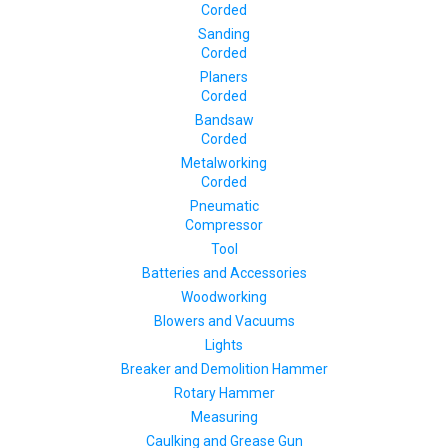
Corded
Sanding
Corded
Planers
Corded
Bandsaw
Corded
Metalworking
Corded
Pneumatic
Compressor
Tool
Batteries and Accessories
Woodworking
Blowers and Vacuums
Lights
Breaker and Demolition Hammer
Rotary Hammer
Measuring
Caulking and Grease Gun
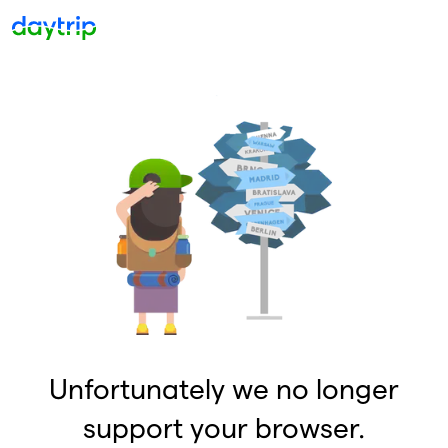
Unfortunately we no longer
support your browser.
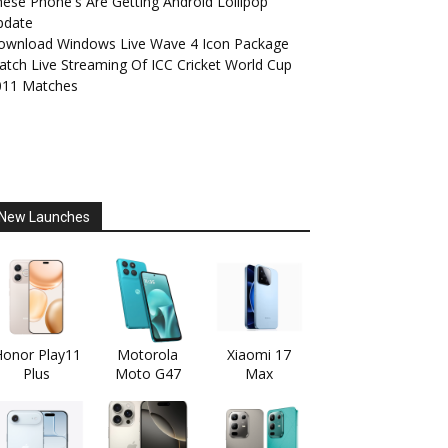
ese Phone's Are Getting Android Lollipop
pdate
ownload Windows Live Wave 4 Icon Package
tch Live Streaming Of ICC Cricket World Cup
011 Matches
New Launches
onor Play11
Motorola
Xiaomi 17
Plus
Moto G47
Max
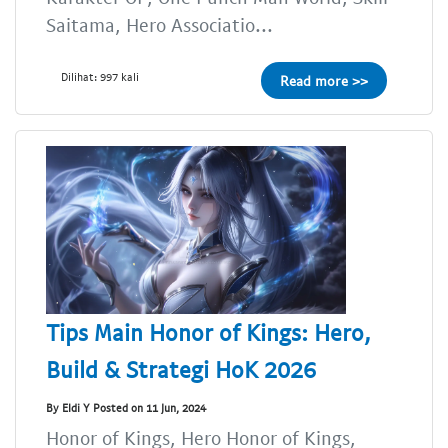
Saitama, Hero Associatio...
Dilihat: 997 kali
Read more >>
Tips Main Honor of Kings: Hero,
Build & Strategi HoK 2026
By Eldi Y Posted on 11 Jun, 2024
Honor of Kings, Hero Honor of Kings,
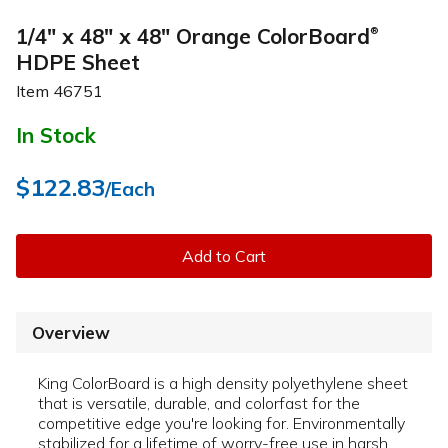
1/4" x 48" x 48" Orange ColorBoard
®
HDPE Sheet
Item
46751
In Stock
$122.83
/Each
Add to Cart
Overview
King ColorBoard is a high density polyethylene sheet
that is versatile, durable, and colorfast for the
competitive edge you're looking for. Environmentally
stabilized for a lifetime of worry-free use in harsh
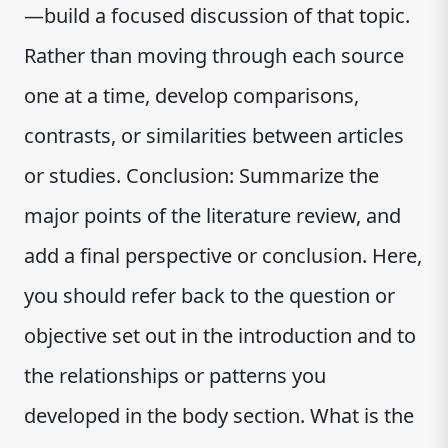
—build a focused discussion of that topic.
Rather than moving through each source
one at a time, develop comparisons,
contrasts, or similarities between articles
or studies. Conclusion: Summarize the
major points of the literature review, and
add a final perspective or conclusion. Here,
you should refer back to the question or
objective set out in the introduction and to
the relationships or patterns you
developed in the body section. What is the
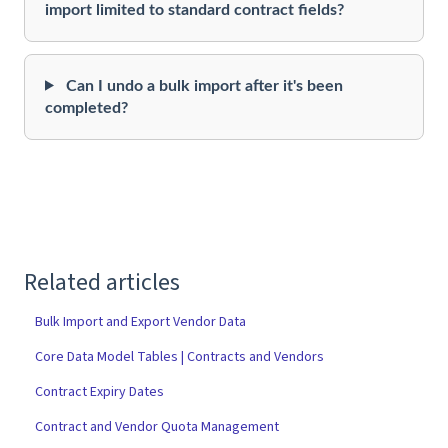
import limited to standard contract fields?
Can I undo a bulk import after it's been
completed?
Related articles
Bulk Import and Export Vendor Data
Core Data Model Tables | Contracts and Vendors
Contract Expiry Dates
Contract and Vendor Quota Management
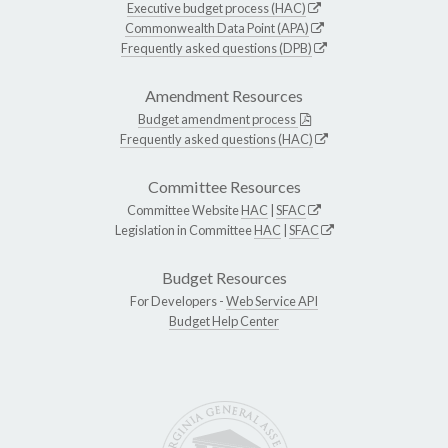
Executive budget process (HAC)
Commonwealth Data Point (APA)
Frequently asked questions (DPB)
Amendment Resources
Budget amendment process
Frequently asked questions (HAC)
Committee Resources
Committee Website
HAC
|
SFAC
Legislation in Committee
HAC
|
SFAC
Budget Resources
For Developers -
Web Service API
Budget Help Center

• _Task item_: Your task is to find every line above containing the word "Committee" and copy it.

• _Written solution_:
Committee Resources
Committee Website
Legislation in Committee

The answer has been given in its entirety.